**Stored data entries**
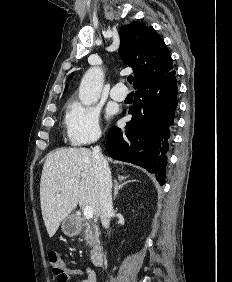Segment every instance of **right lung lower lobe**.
<instances>
[{"label": "right lung lower lobe", "instance_id": "right-lung-lower-lobe-1", "mask_svg": "<svg viewBox=\"0 0 232 282\" xmlns=\"http://www.w3.org/2000/svg\"><path fill=\"white\" fill-rule=\"evenodd\" d=\"M135 89L134 105L128 111L133 116L124 129L111 127L107 152L114 159L155 173L158 182L163 185L167 164L165 153L177 107L175 71L146 80Z\"/></svg>", "mask_w": 232, "mask_h": 282}]
</instances>
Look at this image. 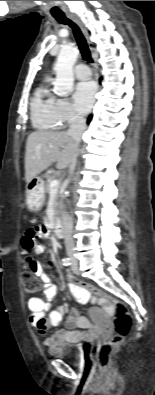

**Task requirements**
Please give the data again unaltered, leaving out any images.

**Written answer**
Segment every instance of **right lung lower lobe**.
<instances>
[{"label": "right lung lower lobe", "instance_id": "right-lung-lower-lobe-1", "mask_svg": "<svg viewBox=\"0 0 232 282\" xmlns=\"http://www.w3.org/2000/svg\"><path fill=\"white\" fill-rule=\"evenodd\" d=\"M135 89L134 105L128 111L133 116L124 129L111 127L107 152L114 159L155 173L158 182L163 185L167 164L165 153L177 107L175 71L146 80Z\"/></svg>", "mask_w": 232, "mask_h": 282}]
</instances>
Look at this image. 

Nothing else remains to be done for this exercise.